WASHINGTON - Significant changes in the U.S. stance on the Israeli-Palestinian conflict could be coming as ceasefire negotiations are once again underway between Israel and Hamas.
Secretary of State Antony Blinken met with Israeli Prime Minister Benjamin Netanyahu Wednesday morning and Palestinian Authority President Mahmoud Abbas as the leaders considered a deal proposed by Hamas.
Blinken is working to further the ceasefire negotiations, which so far would include a 135-day pause in the fighting — split into three stages — the exchange of hostages being held in Gaza for Palestinian prisoners serving sentences in Israeli jails, and would allow additional humanitarian aid into the Strip.
Hamas is also demanding a full withdrawal of Israeli troops from Gaza, something that was soundly rejected by Netanyahu, who vowed that Israel would see "total victory" when the war began.
Biden offered a lukewarm response to the possible truce, calling Hamas’ demands "a little over the top." Saudi Arabia, on the other hand, has remained decidedly tough on the matter, saying it will not continue diplomatic relations with Israel if it does not end all assaults on Gaza and recognize it as an independent Palestinian state with East Jerusalem as its capital.
Despite years of stagnant discussions, the war has put renewed focus on the fraught two-state solution. While the Biden administration has promised unwavering support for Israel, in his meeting with Netanyahu, Blinken reiterated the U.S. supports the establishment of a Palestinian state "as the best way to ensure lasting peace and security for Israelis and Palestinians alike."
While there is some optimism with channels of communication open between Israel, its allies and Hamas leaders, Blinken added Wednesday that "there is a lot of work to be done" and it remains to be seen if a middle ground can be reached.
The tenuous discussions come as the U.S. is becoming increasingly involved in peripheral conflicts throughout the Middle East.
The U.S. carried out an attack in Iraq Wednesday as part of the continued response to an overnight drone strike in northeast Jordan that killed three American soldiers last week. According to the U.S. Command Center, a commander of the pro-Iran militant group Kataib Hezbollah responsible for the attack on U.S. forces was killed. The identity of the commander has not been released but there are indications that this may not be the last of the U.S. retaliation.
Biden promised a strong response following the deadly attack on U.S. forces that also left at least 30 others injured. Over the weekend, the U.S. conducted sweeping airstrikes over targets in Iraq and Syria linked to Iran's Revolutionary Guard (IRGC) and militias it backs, killing at least 40 people.

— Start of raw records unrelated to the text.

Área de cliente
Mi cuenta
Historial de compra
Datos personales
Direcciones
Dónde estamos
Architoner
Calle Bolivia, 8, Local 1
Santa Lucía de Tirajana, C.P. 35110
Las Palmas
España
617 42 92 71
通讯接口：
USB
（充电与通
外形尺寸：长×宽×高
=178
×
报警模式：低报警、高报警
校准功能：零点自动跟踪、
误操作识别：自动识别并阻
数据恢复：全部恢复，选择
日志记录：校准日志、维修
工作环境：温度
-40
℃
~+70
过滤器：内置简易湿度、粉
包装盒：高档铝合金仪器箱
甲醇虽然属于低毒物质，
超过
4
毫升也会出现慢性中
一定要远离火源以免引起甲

"The United States will continue to take necessary action to protect our people. We will not hesitate to hold responsible all those who threaten our forces’ safety," Central Command said.
Further south, attacks in the Red Sea continue. Two ships were targeted by ballistic missiles fired by Yemen’s Houthi rebels Tuesday — the latest in a series of attacks on cargo ships carried out by the Iranian-backed militant group in support of Palestinians.
In January, the U.S. and U.K. launched joint retaliatory strikes in Yemen, hitting more than a dozen sites used by the Houthis, including logistical hubs, air defense systems and weapons storage and launching locations.
Biden said the bombings were meant to demonstrate that the U.S. and its allies "will not tolerate" the group’s ceaseless attacks but the rebel strikes have continued since November as the Houthis demand an end to Israel’s bombardment of Gaza. Following Tuesday’s attack, the group released a statement saying they would "escalate more and more" until the "aggression" in Gaza ends.
Blinken left the Middle East Thursday, saying he still believes a deal can be reached to free the hostages and pause the fighting in Gaza.
"We will work at that relentlessly until we get there," Blinken said.
Back in the U.S., the House GOP failed to pass legislation to provide $17.6 billion in aid to Israel Tuesday. The stand-alone measure was developed after Republicans struck down a comprehensive $118 billion bipartisan bill, ostensibly at the behest of former President Donald Trump, that would have provided $14 billion in military aid to Israel as well as money for Ukraine, Taiwan and U.S. border security.
As support for Israel remains strong in Congress, they will have to start again as they look to provide funds to the U.S. ally.